### SUPPLIED INFORMATION
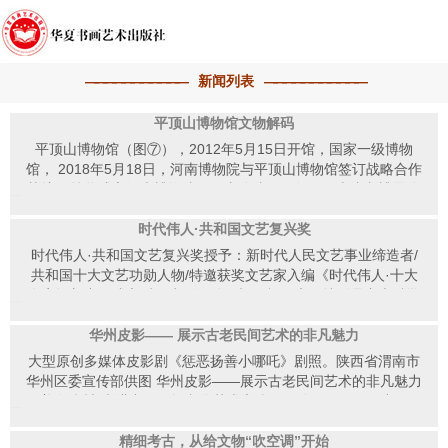
新闻列表
平顶山博物馆文物解码
平顶山博物馆（图⑦），2012年5月15日开馆，国家一级博物
馆， 2018年5月18日，河南博物院与平顶山博物馆签订战略合作
协议，挂牌成立河南博物院平顶山分院，开创了河南省文博界分
【2026-04-07】
馆制建设的先河。 平顶山博物馆“鹰城古韵——平顶山历史与
文化陈列”基本陈列荣获国家文物局“第十一届（2013年度）全国
时代伟人·共和国文艺复兴奖
博物馆十大陈列展览精品奖”，专题展览“不朽的信仰——平顶山
时代伟人·共和国文艺复兴奖授予：新时代人民文艺事业缔造者/
革命文物展”荣获中央宣传部、国家文物局联合推介的庆祝中国共
共和国十大文艺功勋人物/特邀获奖文艺家入编《时代伟人·十大
产党成立100周年精品展览。 白玉线雕鹰 西周应国精神
名家》新中国成立后，为了调动一切积极因素，特别是广大科学
【2026-04-07】
图腾，平顶山文化标志 美石为玉，中国自古以来就把玉作为
技术工作者和文化艺术工作者建设伟大的社会主义强国的积极
美德的象征，玉石文化也是中华传统文化的重要组成部分。
性，为发展科学技术、繁荣文化艺术创造必要的民主条件，以毛
华州皮影—— 展示古老民间艺术的非凡魅力
在古老的文明诞生之初，鹰作为一种猛禽，是人们敬仰崇拜的图
泽东同志为代表的党和国家领导人提出了具有深远意义的“百花齐
大型原创多媒体皮影剧《惩恶扬善小哪吒》剧照。陕西省渭南市
腾之一。以鹰为形象做成的饰品，彰显主人的勇猛和不可侵
放、百家争鸣”的文化建设方针。它为科学和文化艺术的发展指明
华州区委宣传部供图 华州皮影——展示古老民间艺术的非凡魅力
犯。 白玉线雕鹰（图①），西周晚期，重16克，1986年出土
了正确的途径，是新中国的文艺工作和科学工作的基本方针。 为
（美在乡村·走进中国民间文化艺术之乡） 今年5月19日，中国—
于平顶山应国墓地，一级文物，现藏于平顶山博物馆。玉鹰作展
【2026-04-06】
贯彻落实国家政策，促进文化艺术事业百花齐放、百家争鸣的繁
中亚峰会期间，部分嘉宾参观西安易俗社。在易俗社展示厅，嘉
翅飞翔状，头向右，嘴衔右翅，形成一个穿孔，双翅前端也各有
荣发展，国家文艺界一大批德艺双馨的杰出文艺家鞠躬尽瘁，带
宾们体验皮影制作技艺，被色彩丰富、造型生动、工艺精湛的皮
精细考古，从给文物“吹空调”开始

### TASK GOAL
Please restate the data word for word, leaving out any picture it holds.

### ANSWER TO THE PROBLEM
新闻列表
平顶山博物馆文物解码
平顶山博物馆（图⑦），2012年5月15日开馆，国家一级博物
馆， 2018年5月18日，河南博物院与平顶山博物馆签订战略合作
协议，挂牌成立河南博物院平顶山分院，开创了河南省文博界分
【2026-04-07】
馆制建设的先河。 平顶山博物馆“鹰城古韵——平顶山历史与
文化陈列”基本陈列荣获国家文物局“第十一届（2013年度）全国
时代伟人·共和国文艺复兴奖
博物馆十大陈列展览精品奖”，专题展览“不朽的信仰——平顶山
时代伟人·共和国文艺复兴奖授予：新时代人民文艺事业缔造者/
革命文物展”荣获中央宣传部、国家文物局联合推介的庆祝中国共
共和国十大文艺功勋人物/特邀获奖文艺家入编《时代伟人·十大
产党成立100周年精品展览。 白玉线雕鹰 西周应国精神
名家》新中国成立后，为了调动一切积极因素，特别是广大科学
【2026-04-07】
图腾，平顶山文化标志 美石为玉，中国自古以来就把玉作为
技术工作者和文化艺术工作者建设伟大的社会主义强国的积极
美德的象征，玉石文化也是中华传统文化的重要组成部分。
性，为发展科学技术、繁荣文化艺术创造必要的民主条件，以毛
华州皮影—— 展示古老民间艺术的非凡魅力
在古老的文明诞生之初，鹰作为一种猛禽，是人们敬仰崇拜的图
泽东同志为代表的党和国家领导人提出了具有深远意义的“百花齐
大型原创多媒体皮影剧《惩恶扬善小哪吒》剧照。陕西省渭南市
腾之一。以鹰为形象做成的饰品，彰显主人的勇猛和不可侵
放、百家争鸣”的文化建设方针。它为科学和文化艺术的发展指明
华州区委宣传部供图 华州皮影——展示古老民间艺术的非凡魅力
犯。 白玉线雕鹰（图①），西周晚期，重16克，1986年出土
了正确的途径，是新中国的文艺工作和科学工作的基本方针。 为
（美在乡村·走进中国民间文化艺术之乡） 今年5月19日，中国—
于平顶山应国墓地，一级文物，现藏于平顶山博物馆。玉鹰作展
【2026-04-06】
贯彻落实国家政策，促进文化艺术事业百花齐放、百家争鸣的繁
中亚峰会期间，部分嘉宾参观西安易俗社。在易俗社展示厅，嘉
翅飞翔状，头向右，嘴衔右翅，形成一个穿孔，双翅前端也各有
荣发展，国家文艺界一大批德艺双馨的杰出文艺家鞠躬尽瘁，带
宾们体验皮影制作技艺，被色彩丰富、造型生动、工艺精湛的皮
精细考古，从给文物“吹空调”开始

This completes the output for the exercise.